Platelets are very small cells. They work with the clotting factors in plasma to form a mesh "plug" to stop or prevent bleeding. Plasma is the fluid part of the blood. It contains protein, salts and clotting factors. White cells fight harmful bacteria and help prevent infection. Red cells carry oxygen from the lungs to the tissues.

Most platelet donations are given to patients who are unable to make enough platelets in their bone marrow. For example, patients with leukaemia or other cancers may have too few platelets as the result of their disease or treatment. Also, after major surgery or extensive injury, patients may need platelet transfusions to replace those lost through bleeding. Platelets are often life-saving and special in that they can help up to three adults or even twelve children. As platelets can be stored for only a few days, regular and frequent donors are in great demand and that is why platelet donors are asked to attend at least eight to ten times a year.

==Controversy==

The service had come under criticism for a long implemented policy of banning men who have sex with men (MSM) from ever being blood donors. University students in both England and Scotland protested against the ban,
and the University of Birmingham's Guild of Students banned the National Blood Service from setting up a recruitment stall during freshers' week.

The policy was changed in 2011 to prevent MSMs from donating for twelve months after having anal or oral sex with another man (with or without a condom). This also applied to women who have had sex with MSMs.
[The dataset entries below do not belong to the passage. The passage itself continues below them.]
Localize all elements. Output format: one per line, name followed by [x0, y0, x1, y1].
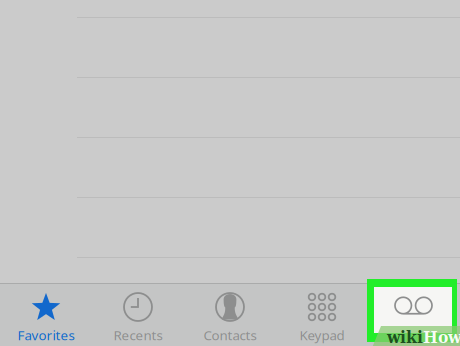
button[interactable]: Recents [92, 284, 184, 346]
button[interactable] [368, 284, 460, 346]
button[interactable]: Keypad [276, 284, 368, 346]
button[interactable]: Contacts [184, 284, 276, 346]
staticText: Keypad [300, 326, 344, 344]
staticText: Recents [114, 326, 162, 344]
staticText: Favorites [18, 326, 74, 344]
staticText: wiki [387, 327, 423, 346]
staticText: How [423, 327, 460, 346]
button[interactable]: Favorites [0, 284, 92, 346]
staticText [412, 326, 416, 344]
staticText: Contacts [204, 326, 256, 344]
In November 2017 the referral period on MSMs was reduced to three months for both MSMs and women who have sex with them.

On 14 December 2020, the FAIR (For the Assessment of Individualised Risk) steering group announced recommended changes that should be taking place in summer 2021. The highlights of their recommendations include:
Donors who have had anal sex with a new partner or multiple partners in the past three months will be deferred, regardless of their gender or their partner's gender,
- All people who have had oral-only sex can donate and will not be deferred;
- All donors will now be asked if they have had sex before; and
- Donors who have had new or multiple partners recently will be asked if they've had anal sex in the past three months regardless of condom use.
This means that for the first time MSM should be able to donate blood without any deferral as long as they have been in a monogamous relationship for longer than three months.

==Legal==
The trial of A vs The National Blood Authority (Queen's Bench Division) concerned the claims of 114 people, for recovery of damages arising from their infection with hepatitis C, from blood and blood products through blood transfusions from 1 March 1988. All the claimants received blood transfusions or blood products usually in the course of undergoing surgery, whether consequent upon having suffered an accident or otherwise, immediately after childbirth.